--- Task directions ---
Out of the material that follows, write out exactly the lines from the line with "ტემპერატურა: დაბლობში ღამით +20, +25°, დღისით" to the line with "Website durch.", both ends included, and no others.

****************************************

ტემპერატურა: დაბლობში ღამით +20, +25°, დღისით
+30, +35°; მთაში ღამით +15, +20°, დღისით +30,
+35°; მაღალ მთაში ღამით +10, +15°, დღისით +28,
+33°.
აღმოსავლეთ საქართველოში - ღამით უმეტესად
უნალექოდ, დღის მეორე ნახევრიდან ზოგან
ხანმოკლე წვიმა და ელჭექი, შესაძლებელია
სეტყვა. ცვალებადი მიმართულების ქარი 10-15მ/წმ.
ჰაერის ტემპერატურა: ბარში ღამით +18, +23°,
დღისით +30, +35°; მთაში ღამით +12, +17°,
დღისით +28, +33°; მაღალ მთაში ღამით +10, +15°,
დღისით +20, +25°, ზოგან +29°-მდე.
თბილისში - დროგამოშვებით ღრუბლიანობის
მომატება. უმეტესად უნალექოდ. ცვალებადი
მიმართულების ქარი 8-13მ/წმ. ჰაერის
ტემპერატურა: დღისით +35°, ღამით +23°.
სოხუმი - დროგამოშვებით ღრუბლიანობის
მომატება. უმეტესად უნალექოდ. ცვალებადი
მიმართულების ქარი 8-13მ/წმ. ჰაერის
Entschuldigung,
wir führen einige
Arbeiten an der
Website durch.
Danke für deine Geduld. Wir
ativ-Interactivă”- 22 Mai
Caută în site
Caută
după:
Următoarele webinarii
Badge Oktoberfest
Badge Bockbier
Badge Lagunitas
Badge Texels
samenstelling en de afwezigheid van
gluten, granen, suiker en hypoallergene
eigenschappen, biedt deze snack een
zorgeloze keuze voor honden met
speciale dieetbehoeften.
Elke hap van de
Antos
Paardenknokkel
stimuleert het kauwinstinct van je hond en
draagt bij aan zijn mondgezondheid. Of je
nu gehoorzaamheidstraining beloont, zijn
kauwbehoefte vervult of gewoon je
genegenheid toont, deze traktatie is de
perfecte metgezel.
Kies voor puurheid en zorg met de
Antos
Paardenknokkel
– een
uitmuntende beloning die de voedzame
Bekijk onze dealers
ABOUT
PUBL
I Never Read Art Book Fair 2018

****************************************

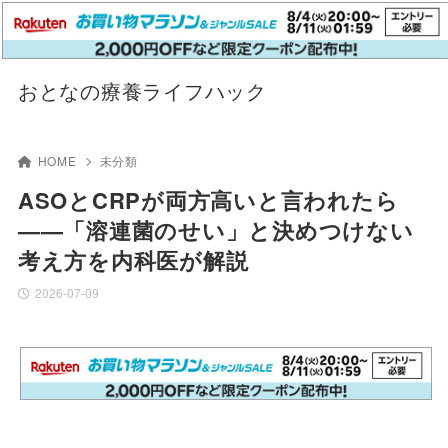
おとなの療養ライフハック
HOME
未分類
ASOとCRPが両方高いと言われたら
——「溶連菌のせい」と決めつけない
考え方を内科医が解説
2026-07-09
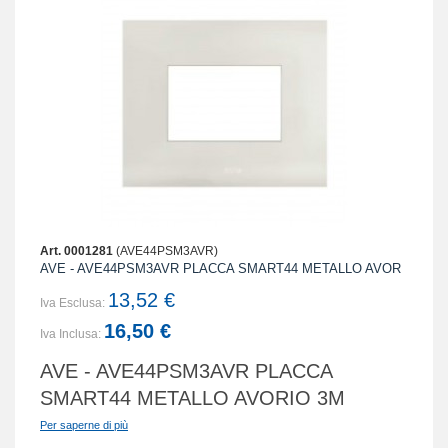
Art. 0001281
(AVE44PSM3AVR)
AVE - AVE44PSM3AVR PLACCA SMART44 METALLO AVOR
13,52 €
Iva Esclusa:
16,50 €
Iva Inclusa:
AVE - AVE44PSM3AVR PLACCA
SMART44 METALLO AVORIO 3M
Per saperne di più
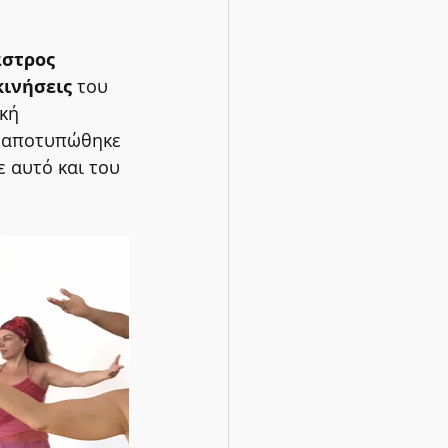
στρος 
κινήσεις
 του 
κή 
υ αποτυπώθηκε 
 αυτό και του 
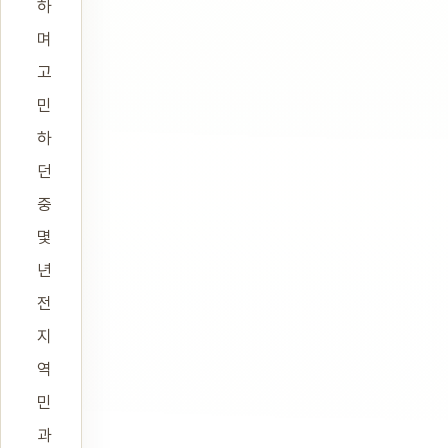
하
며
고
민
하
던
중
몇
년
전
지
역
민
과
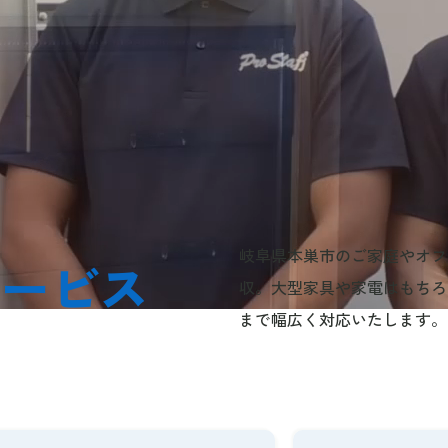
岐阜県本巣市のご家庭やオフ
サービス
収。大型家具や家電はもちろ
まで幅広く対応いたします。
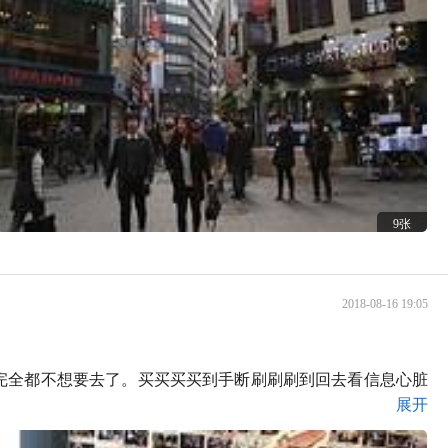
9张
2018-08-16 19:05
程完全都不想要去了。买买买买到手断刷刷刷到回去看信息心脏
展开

****************************************

--- Task answer ---
ტემპერატურა: დაბლობში ღამით +20, +25°, დღისით
+30, +35°; მთაში ღამით +15, +20°, დღისით +30,
+35°; მაღალ მთაში ღამით +10, +15°, დღისით +28,
+33°.
აღმოსავლეთ საქართველოში - ღამით უმეტესად
უნალექოდ, დღის მეორე ნახევრიდან ზოგან
ხანმოკლე წვიმა და ელჭექი, შესაძლებელია
სეტყვა. ცვალებადი მიმართულების ქარი 10-15მ/წმ.
ჰაერის ტემპერატურა: ბარში ღამით +18, +23°,
დღისით +30, +35°; მთაში ღამით +12, +17°,
დღისით +28, +33°; მაღალ მთაში ღამით +10, +15°,
დღისით +20, +25°, ზოგან +29°-მდე.
თბილისში - დროგამოშვებით ღრუბლიანობის
მომატება. უმეტესად უნალექოდ. ცვალებადი
მიმართულების ქარი 8-13მ/წმ. ჰაერის
ტემპერატურა: დღისით +35°, ღამით +23°.
სოხუმი - დროგამოშვებით ღრუბლიანობის
მომატება. უმეტესად უნალექოდ. ცვალებადი
მიმართულების ქარი 8-13მ/წმ. ჰაერის
Entschuldigung,
wir führen einige
Arbeiten an der
Website durch.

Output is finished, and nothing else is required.